Table of Contents

Optimizing HPC programs


Optimizing a code is a full time job. This page regroups few tips and major compiler options to get good performances. To reach higher performances, many tutorials are available on Internet. Before looking for hard optimization, developers should track common mistakes like bad memory management, bad IO, independent operations inside loops, stripping, etc. Algorithms used should also be checked.

I try to keep these pages up to date, but some flags may be deprecated.

Few words

Optimization order

The order for a good optimization is :
Algorithm optimization (thinking future parallelization) ⇒ Code optimization ⇒ Parallelization

External resources

http://wiki.gentoo.org/wiki/GCC_optimization/en
https://software.intel.com/en-us/articles/step-by-step-optimizing-with-intel-c-compiler

Basics

To get all performances from compilers, and considering you are compiling on the same computer architecture (CP, MB, etc) you are running calculations, use the following options :

Gnu gfortran

Standard :

-O3 -march=native -mtune=native

Hard optimization (use carefully, may slow down or give wrong results) :

-O4 -ffast-math -fforce-addr -fstrength-reduce -frerun-cse-after-loop -fexpensive-optimizations -fcaller-saves -funroll-loops -funroll-all-loops -fno-rerun-loop-opt

Intel ifort

-O3 -fast -xHost

If you get problems with -fast (probably because of static missing libraries), replace with -O3 -xHost -no-prec-div -ipo.
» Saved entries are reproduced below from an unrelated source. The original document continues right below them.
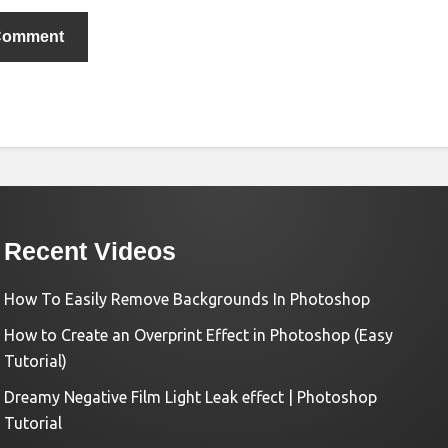
Recent Videos
How To Easily Remove Backgrounds In Photoshop
How to Create an Overprint Effect in Photoshop (Easy
Tutorial)
Dreamy Negative Film Light Leak effect | Photoshop
Tutorial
If you still have problems (linking), replace -ipo by -ip. At the end, -O3 -xHost is enough if all other flags do not work properly.

Warning: if you need precision (like with long computation: cfd, etc), do not use -no-prec-div, only -xHost. -no-prec-div may reduce precision of division operations.

Vectorize

GCC (gcc/gfortran)

To get informations on what is vectorized by the compiler, add :

-ftree-vectorizer-verbose=2

To change verbosity, change the number at the end (0 to 6)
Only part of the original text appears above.